Hello from Portsmouth, New Hampshire!
Another day, another $74 million class-action lawsuit pursuant to a data breach is settled. This time, the defendant was Premera Blue Cross, the largest insurer in the Pacific Northwest. Highlighting just how desensitized we have become to data breaches due to their sheer frequency, Professor Dan Solove tweeted out this funny cartoon. Indeed, you might have also shrugged at the news that 23 million accounts were compromised this week in a hack of CafePress, a custom t-shirt and merchandise company.
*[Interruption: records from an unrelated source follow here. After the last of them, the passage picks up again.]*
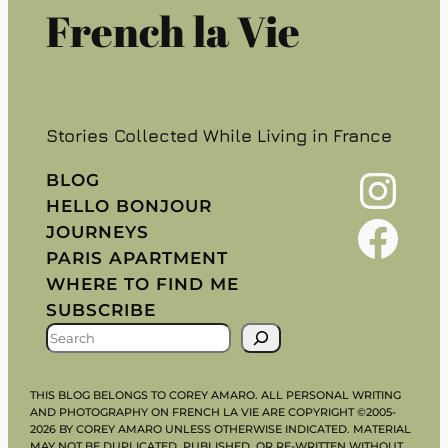
French la Vie
Stories Collected While Living in France
Instagram
BLOG
HELLO BONJOUR
Facebook
JOURNEYS
PARIS APARTMENT
WHERE TO FIND ME
SUBSCRIBE
S
E
A
THIS BLOG BELONGS TO COREY AMARO. ALL PERSONAL WRITING
R
AND PHOTOGRAPHY ON FRENCH LA VIE ARE COPYRIGHT ©2005-
2026 BY COREY AMARO UNLESS OTHERWISE INDICATED. MATERIAL
C
MAY NOT BE DUPLICATED, PUBLISHED, OR RE-WRITTEN WITHOUT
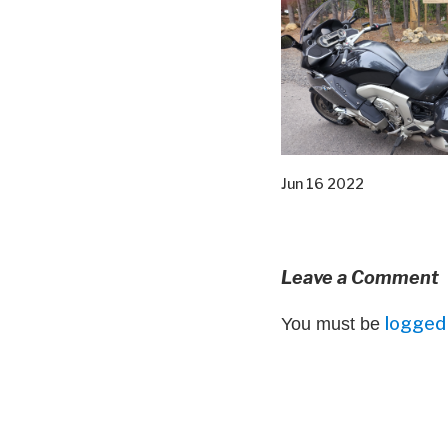
Jun 16 2022
Leave a Comment
logged 
You must be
And you probably did not even blink an eye as you read the headline that insurer State Farm was the target of a “credential stuffing” attack.
As Professor Fred H. Cate, who was my doctoral advisor, put it so succinctly: “breaches are the new normal.” In his op-ed for The Hill, Cate makes the point that “it is no exaggeration to say that despite investing billions of dollars in increased cyber protections, we are incapable of securing any data absolutely.” While offering detailed solutions for policymakers in Washington, Cate also provides some simple, practical recommendations for individuals, such as taking advantage of our right, provided by federal law, to freeze our credit reports without charge.
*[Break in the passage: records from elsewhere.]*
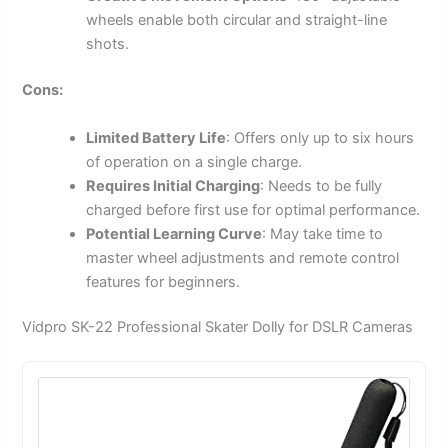
wheels enable both circular and straight-line
shots.
Cons:
Limited Battery Life
: Offers only up to six hours
of operation on a single charge.
Requires Initial Charging
: Needs to be fully
charged before first use for optimal performance.
Potential Learning Curve
: May take time to
master wheel adjustments and remote control
features for beginners.
Vidpro SK-22 Professional Skater Dolly for DSLR Cameras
Speaking of federal law, the Information Technology & Innovation Foundation, a Washington-based think tank, published a report this week on The Costs of an Unnecessarily Stringent Federal Data Privacy Law. It pegged the cost of a U.S. federal law resembling the GDPR or CCPA at potentially $122 billion per year. The study also suggests Congress could pass a more targeted regulation that would include the rights to access, portability, deletion, and rectification, among others, with a price tag of about $6.5 billion per year.
Yet, given the realities of American politics, a federal privacy law still faces significant obstacles across both sides of the aisle. While a broad range of ideas have been put forth — by businesses, industry groups, government agencies, privacy watchdogs, advocates and professionals — the list of proposals with a real chance of survival is narrower. Indeed, forging a political consensus around some of them would seem to be a Herculean (or Sisyphean) task.
For example, it will be difficult for lawmakers to agree on any proposal for a new federal privacy law that contains an explicit private right of action, such as that found in the CCPA, which will allow consumers affected by data breaches to sue the businesses responsible for them. In discussions surrounding federal proposals, however, a private right of action has been called “a non-starter for industry and Republicans.” Much more popular are proposals that would, rather than granting individuals a private right of action, expand the FTC’s enforcement powers, such as in the Information Transparency & Personal Data Control Act (HR 2013).
To take another example, it would also be a challenge for Congress to pass any new privacy law that preempts state law if that preemption would weaken protections currently in place at the state level. Although preemption has been “a top priority for industry,” as The Hill reports, “Democrats insist they won’t approve any law that is weaker than the California one.” Making a similar argument in their article entitled Catalyzing Privacy, scholars Anupam Chander, Margot E. Kaminski and William McGeveran conclude that “California’s outsized role in the U.S. economy, its identity as the home to Silicon Valley, and its history as a regulatory innovator in areas from auto emissions to data security breaches all make it unlikely that the CCPA will be steamrolled out of existence.”
Despite these obstacles, I and other observers still sense that momentum continues to build for a new U.S. federal privacy law. And, whether one gets passed or not, privacy pros can and should have a say in these policy discussions. With that in mind, we must continue to follow these legislative developments, while contemplating and studying the impacts that a new U.S. federal privacy law would have on privacy, competition, economics, and the ever-evolving regulatory landscape of data protection around the globe.
But that can probably wait until Monday. Enjoy the weekend.